When the word "social" appears in a line of the data below, list that line.
##### Records for this exercise #####
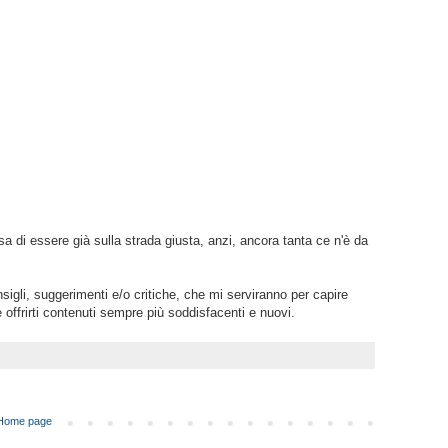
a di essere già sulla strada giusta, anzi, ancora tanta ce n'è da
sigli, suggerimenti e/o critiche, che mi serviranno per capire
ffrirti contenuti sempre più soddisfacenti e nuovi.
Home page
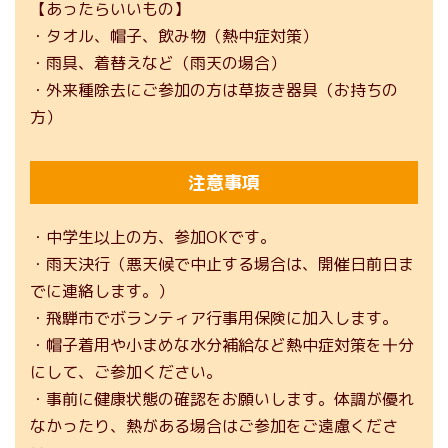
【あったらいいもの】
・タオル、帽子、飲み物（熱中症対策）
・雨具、着替えなど（雨天の場合）
・外来種除去にご参加の方は草抜き器具（お持ちの
方）
注意事項
・中学生以上の方、参加OKです。
・雨天決行（悪天候で中止する場合は、開催日前日ま
でに連絡します。）
・飛騨市でボランティア行事用保険に加入します。
・帽子着用や小まめな水分補給など熱中症対策を十分
にして、ご参加ください。
・事前に健康状態の確認をお願いします。体調が優れ
なかったり、熱がある場合はご参加をご遠慮くださ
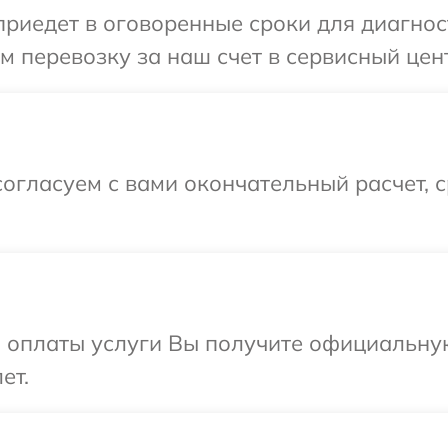
едет в оговоренные сроки для диагности
 перевозку за наш счет в сервисный центр
огласуем с вами окончательный расчет, 
и оплаты услуги Вы получите официальну
ет.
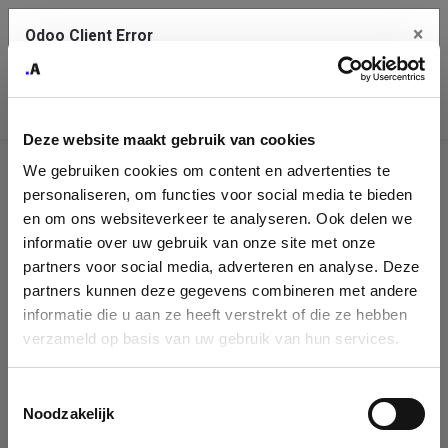
×
Odoo Client Error
Contact Us
An error
Copy the full error to clipboard
occurred
Deze website maakt gebruik van cookies
Please use the copy button to report the error to your support
We gebruiken cookies om content en advertenties te
service.
Company
personaliseren, om functies voor social media te bieden
Identification
en om ons websiteverkeer te analyseren. Ook delen we
informatie over uw gebruik van onze site met onze
See details
Please fill in your company details
partners voor social media, adverteren en analyse. Deze
partners kunnen deze gegevens combineren met andere
informatie die u aan ze heeft verstrekt of die ze hebben
Ok
You can search a company in our database by name, VAT or
verzameld op basis van uw gebruik van hun services.
enterprise ID. When a company is selected it will auto-complete the
form. If you don't find your company in our database, you can create
a new company record with the button below.
Toestemmingsselectie
Noodzakelijk
Company Name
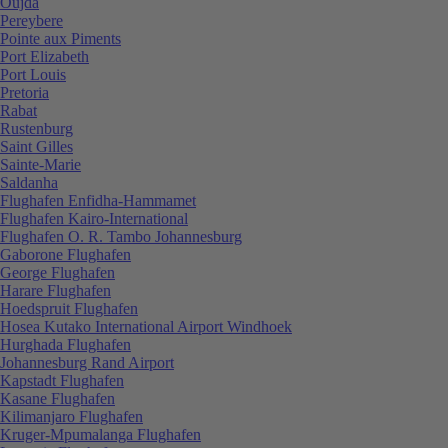
Oujda
Pereybere
Pointe aux Piments
Port Elizabeth
Port Louis
Pretoria
Rabat
Rustenburg
Saint Gilles
Sainte-Marie
Saldanha
Flughafen Enfidha-Hammamet
Flughafen Kairo-International
Flughafen O. R. Tambo Johannesburg
Gaborone Flughafen
George Flughafen
Harare Flughafen
Hoedspruit Flughafen
Hosea Kutako International Airport Windhoek
Hurghada Flughafen
Johannesburg Rand Airport
Kapstadt Flughafen
Kasane Flughafen
Kilimanjaro Flughafen
Kruger-Mpumalanga Flughafen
#####
**Expected answer:**
personaliseren, om functies voor social media te bieden
partners voor social media, adverteren en analyse. Deze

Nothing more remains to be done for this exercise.